**PROBLEM STATEMENT:** Every line below between the line holding "This website uses" and the line holding "and how you", inclusive, should be repeated exactly, and all other lines omitted.

**MATERIAL FOR THIS EXERCISE:**
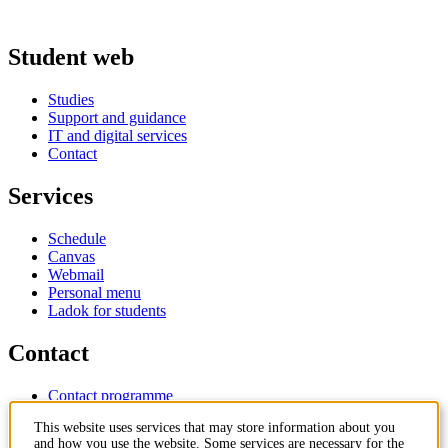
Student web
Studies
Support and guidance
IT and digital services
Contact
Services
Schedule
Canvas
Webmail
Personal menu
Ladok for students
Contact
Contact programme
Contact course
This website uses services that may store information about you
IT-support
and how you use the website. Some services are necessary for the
* * *
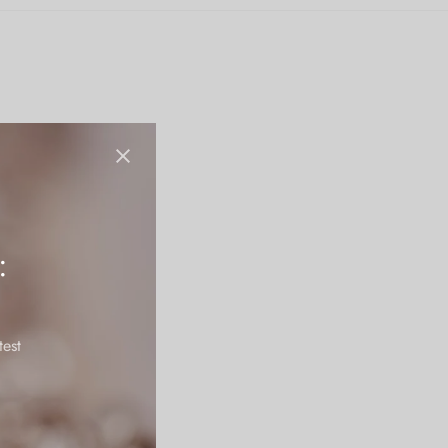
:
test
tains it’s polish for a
--
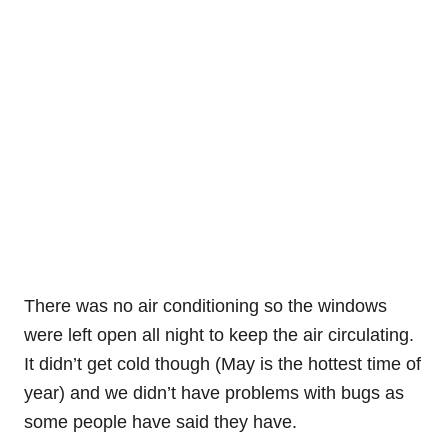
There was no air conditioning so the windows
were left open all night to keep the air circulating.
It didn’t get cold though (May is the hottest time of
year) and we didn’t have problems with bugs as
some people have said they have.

**WRITTEN ANSWER:**
This website uses services that may store information about you
IT-support
and how you use the website. Some services are necessary for the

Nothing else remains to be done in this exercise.